EDUCATION: Shattered school windows and poor relationships … PWV MEC for education Mary Metcalfe faces a tough task. But she is not daunted. By Gaye Davis
SATURDAY morning at Mapetla Secondary School, Soweto. Parents, teachers, pupils and members of community organisations sit in the stifling heat of the cramped classroom. No one bothers to open a window, which are all smashed anyway.
On a dirt-smeared wall a bored hand has penned: “All day I dream about soccer”. The sun beats through the tin roof, the ruins of the collapsed ceiling. Faces etched with concern and expectation focus on Mary Metcalfe, PWV MEC for education — and symbol of hope and salvation of a new order.
Metcalfe has rushed here from opening a conference in Germiston. She called the meeting after receiving a report on the school, its author expressing “the more than ordinary hope that your office is going to give this problem the immediate attention it deserves”.
Mapetla pupils wrote no June exams; there are no typing or duplicating facilities, let alone enough textbooks. If they come at all, teachers and pupils arrive late and leave early; classes, if they happen, start at 9am and finish at 11am. Most of Mapetla’s 800 pupils must stand to be taught; winter saw desks and chairs stolen for firewood. Crime is rife. Strangers defecate in the ruined classrooms; pupils are sick of cleaning up the mess.
As people rise to speak, Metcalfe’s personal adviser, Robinson Ramaite, chalks a growing list of problems on a worn blackboard. Bitter divisions emerge. Some teachers support the acting principal (absent today) appointed by “the minister of favouritism and nepotism”; others, passed up for promotion, want him out.
The parent, teacher, student association (PTSA) “acts clandestinely”, says a teacher; a PTSA member slams staff who don’t attend meetings. Teachers drink and sell drugs, says a parent; not all of us, retorts a teacher. Trapped in the morass of a failed administration, people turn on each other.
As voices rise to a crescendo, Ramaite holds up his hands to restore order. “We can all have different points of view,” he says, “but we are all faced with one problem.” At the top of his list he writes the word “governance”.
For, as Metcalfe explains: “This building with its broken windows and collapsed ceiling is a sign of collapsed relations at the school.” Without an effective PTSA, none of the problems will be solved.

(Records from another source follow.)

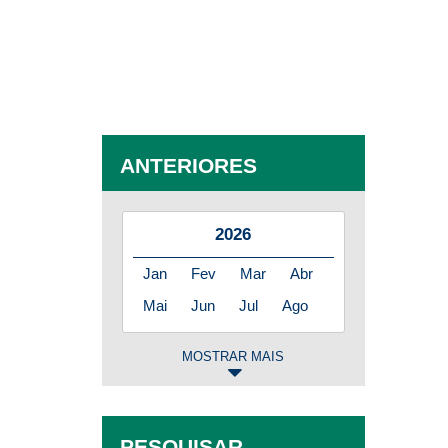
ANTERIORES
2026
Jan
Fev
Mar
Abr
Mai
Jun
Jul
Ago
MOSTRAR MAIS
2025
Jan
Fev
Mar
Abr
PESQUISAR
Mai
Jun
Jul
Ago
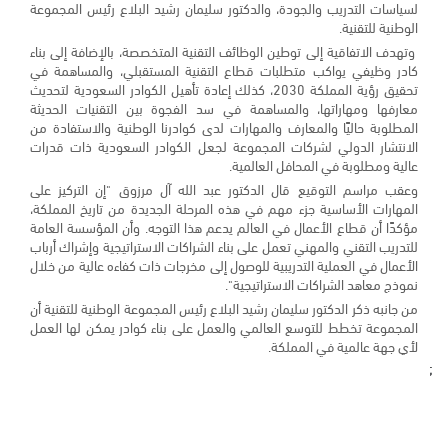
لسياسات التدريب والجودة، والدكتور سليمان رشيد البلاع رئيس المجموعة
الوطنية للتقنية.
وتهدف الاتفاقية إلى توطين الوظائف التقنية المتخصصة، بالإضافة إلى بناء
كادر وظيفي يواكب متطلبات قطاع التقنية المستقبلي، والمساهمة في
تحقيق رؤية المملكة 2030، كذلك إعادة تأهيل الكوادر السعودية لتحديث
معارفها ومهاراتها، والمساهمة في سد الفجوة بين التقنيات الحديثة
المطلوبة حاليًا والمعارف والمهارات لدى كوادرنا الوطنية والاستفادة من
الانتشار الدولي لشركات المجموعة لجعل الكوادر السعودية ذات قدرات
عالية ومطلوبة في المحافل العالمية.
وعقب مراسم التوقيع قال الدكتور عبد الله آل مرزوق "إن التركيز على
المهارات الأساسية جزء مهم في هذه المرحلة الجديدة من تاريخ المملكة،
مؤكدًا أن قطاع الأعمال في العالم يدعم هذا التوجه. وأن المؤسسة العامة
للتدريب التقني والمهني تعمل على بناء الشراكات الاستراتيجية وإشراك أرباب
الأعمال في العملية التدريبية للوصول إلى مخرجات ذات كفاءه عالية من خلال
نموذج معاهد الشراكات الاستراتيجية".
من جانبه ذكر الدكتور سليمان رشيد البلاع رئيس المجموعة الوطنية للتقنية أن
المجموعة تخطط للتوسع العالمي والعمل على بناء كوادر يمكن لها العمل
لأي جهة عالمية في المملكة.
;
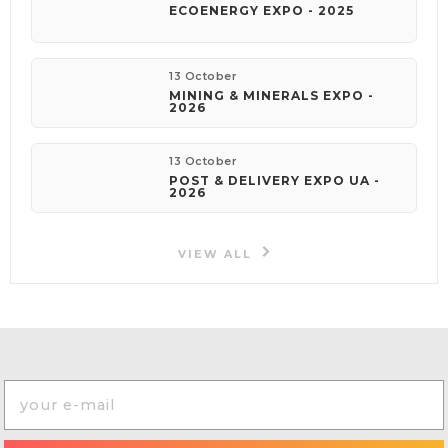
ECOENERGY EXPO - 2025
13 October
MINING & MINERALS EXPO -
2026
13 October
POST & DELIVERY EXPO UA -
2026
VIEW ALL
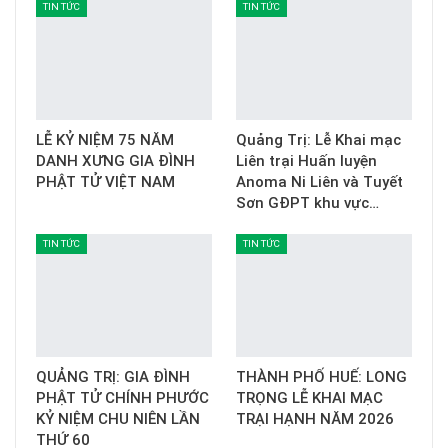
TIN TỨC
TIN TỨC
LỄ KỶ NIỆM 75 NĂM
Quảng Trị: Lễ Khai mạc
DANH XƯNG GIA ĐÌNH
Liên trại Huấn luyện
PHẬT TỬ VIỆT NAM
Anoma Ni Liên và Tuyết
Sơn GĐPT khu vực…
TIN TỨC
TIN TỨC
QUẢNG TRỊ: GIA ĐÌNH
THÀNH PHỐ HUẾ: LONG
PHẬT TỬ CHÍNH PHƯỚC
TRỌNG LỄ KHAI MẠC
KỶ NIỆM CHU NIÊN LẦN
TRẠI HẠNH NĂM 2026
THỨ 60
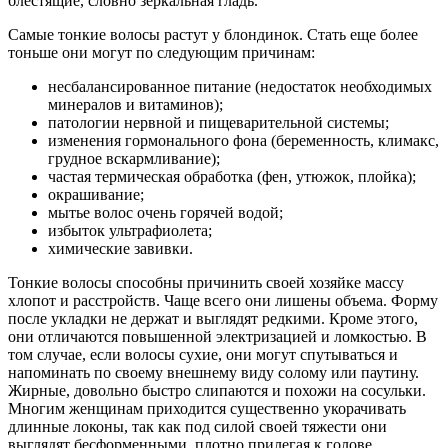
блестящие, словно зеркальная гладь.
Самые тонкие волосы растут у блондинок. Стать еще более
тоньше они могут по следующим причинам:
несбалансированное питание (недостаток необходимых
минералов и витаминов);
патологии нервной и пищеварительной системы;
изменения гормонального фона (беременность, климакс,
грудное вскармливание);
частая термическая обработка (фен, утюжок, плойка);
окрашивание;
мытье волос очень горячей водой;
избыток ультрафиолета;
химические завивки.
Тонкие волосы способны причинить своей хозяйке массу
хлопот и расстройств. Чаще всего они лишены объема. Форму
после укладки не держат и выглядят редкими. Кроме этого,
они отличаются повышенной электризацией и ломкостью. В
том случае, если волосы сухие, они могут спутываться и
напоминать по своему внешнему виду солому или паутину.
Жирные, довольно быстро слипаются и похожи на сосульки.
Многим женщинам приходится существенно укорачивать
длинные локоны, так как под силой своей тяжести они
выглядят бесформенными, плотно прилегая к голове.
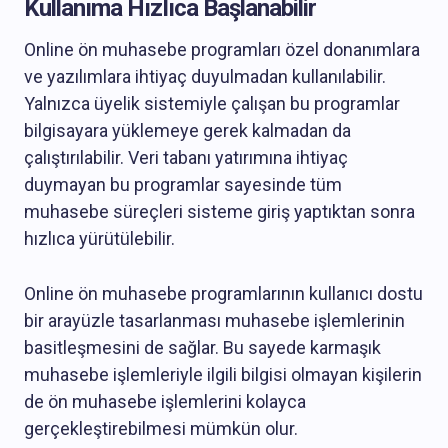
Kullanıma Hızlıca Başlanabilir
Online ön muhasebe programları özel donanımlara
ve yazılımlara ihtiyaç duyulmadan kullanılabilir.
Yalnızca üyelik sistemiyle çalışan bu programlar
bilgisayara yüklemeye gerek kalmadan da
çalıştırılabilir. Veri tabanı yatırımına ihtiyaç
duymayan bu programlar sayesinde tüm
muhasebe süreçleri sisteme giriş yaptıktan sonra
hızlıca yürütülebilir.
Online ön muhasebe programlarının kullanıcı dostu
bir arayüzle tasarlanması muhasebe işlemlerinin
basitleşmesini de sağlar. Bu sayede karmaşık
muhasebe işlemleriyle ilgili bilgisi olmayan kişilerin
de ön muhasebe işlemlerini kolayca
gerçekleştirebilmesi mümkün olur.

“If parents stop meeting, if the PTSA stops operating, if today’s meeting is the last of its kind, is there any point in the government bringing books, furniture and equipment? Who will take care of it?” she asks.

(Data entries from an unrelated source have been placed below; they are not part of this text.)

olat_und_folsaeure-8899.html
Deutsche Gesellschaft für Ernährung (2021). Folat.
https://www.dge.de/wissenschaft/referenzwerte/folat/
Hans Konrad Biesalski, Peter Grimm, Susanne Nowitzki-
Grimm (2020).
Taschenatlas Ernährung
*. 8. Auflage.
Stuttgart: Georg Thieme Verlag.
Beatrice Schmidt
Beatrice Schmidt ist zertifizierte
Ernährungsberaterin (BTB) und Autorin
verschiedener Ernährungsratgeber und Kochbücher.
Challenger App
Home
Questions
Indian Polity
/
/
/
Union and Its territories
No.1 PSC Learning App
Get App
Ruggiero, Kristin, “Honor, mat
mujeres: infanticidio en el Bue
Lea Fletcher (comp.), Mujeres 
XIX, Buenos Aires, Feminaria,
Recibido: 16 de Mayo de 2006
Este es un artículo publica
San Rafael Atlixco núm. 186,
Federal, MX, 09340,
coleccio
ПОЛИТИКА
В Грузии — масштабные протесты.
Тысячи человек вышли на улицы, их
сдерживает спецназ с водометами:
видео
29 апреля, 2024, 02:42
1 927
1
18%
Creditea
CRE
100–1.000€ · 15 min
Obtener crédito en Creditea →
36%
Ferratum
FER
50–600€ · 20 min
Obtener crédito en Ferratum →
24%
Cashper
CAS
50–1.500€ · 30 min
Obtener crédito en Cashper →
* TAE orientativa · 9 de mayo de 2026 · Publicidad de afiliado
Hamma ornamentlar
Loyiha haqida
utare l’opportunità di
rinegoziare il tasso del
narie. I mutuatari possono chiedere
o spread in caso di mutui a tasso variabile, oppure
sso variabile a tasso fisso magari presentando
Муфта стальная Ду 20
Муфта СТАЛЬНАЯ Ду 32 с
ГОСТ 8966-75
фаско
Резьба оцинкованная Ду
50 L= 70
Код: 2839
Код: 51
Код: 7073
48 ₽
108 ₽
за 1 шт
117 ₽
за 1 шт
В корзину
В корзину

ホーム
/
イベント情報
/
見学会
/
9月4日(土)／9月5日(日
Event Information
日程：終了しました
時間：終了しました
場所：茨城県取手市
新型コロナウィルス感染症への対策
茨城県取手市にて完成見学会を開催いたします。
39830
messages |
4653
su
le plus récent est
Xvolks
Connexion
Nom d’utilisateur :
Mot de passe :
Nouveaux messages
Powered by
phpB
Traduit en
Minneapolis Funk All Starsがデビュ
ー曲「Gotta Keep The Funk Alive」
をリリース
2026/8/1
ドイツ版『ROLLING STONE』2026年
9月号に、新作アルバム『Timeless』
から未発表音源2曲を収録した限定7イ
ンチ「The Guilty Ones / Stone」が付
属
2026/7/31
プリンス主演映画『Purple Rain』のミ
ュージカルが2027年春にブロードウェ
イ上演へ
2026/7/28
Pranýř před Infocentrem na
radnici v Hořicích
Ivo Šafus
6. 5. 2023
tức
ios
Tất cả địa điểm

“We have to work together to make this school a place that the community loves, defends and protects. It can no longer be a school of Bantu education. It’s a school where we want to see our young people empowered to take their rightful place in South African society, to grow as young people should… If we fail, then our nation cannot succeed. So the responsibility that made you come today is a responsibility not only towards your child but to the nation.
“We will play our part, but we ask you to play your part together with us.”
By the meeting’s end, the PTSA’s authority to run the school has been reaffirmed; there’s a new energy. Pupils and teachers will discuss a code of conduct; plans are laid for a clean-up day. For her part, Metcalfe will arrange for the delivery of desks, chairs and equipment so exams can go ahead.
MECs like Metcalfe arguably have the toughest — and least understood — jobs in the new government. They function at the coalface, on the cutting edge of the expectations and fears of the population at large. It is at their doors that the toyi-toyis halt; they who must do battle with bureaucrats resistant to change.
Yet, while shouldering enormous responsibility, they have no powers. In the nature of constitutional change, apartheid laws are still on the statute books; until they go, budgets allocated for the administration of those laws still go to the old departments — and decision-making rests with them.
“I had a delegation of tremendously well-organised parents with a carefully prepared memorandum and quite simple demands,” Metcalfe says. “To say it was heart- breaking would be overstating it, but it was difficult because I’ve been arguing that parents have to get involved in running schools. I had to tell them I’d speak to the Department of Education and Training to see what could be done — their horror was extreme.”
Central government will assign provinces their powers only once their administrations are up and running; rightly so, says Metcalfe. “I can hardly manage the volume of work that covers my desk at the moment. If it were to increase enormously — because I’d then be responsible for every function designated a minister in law — I could just not cope …”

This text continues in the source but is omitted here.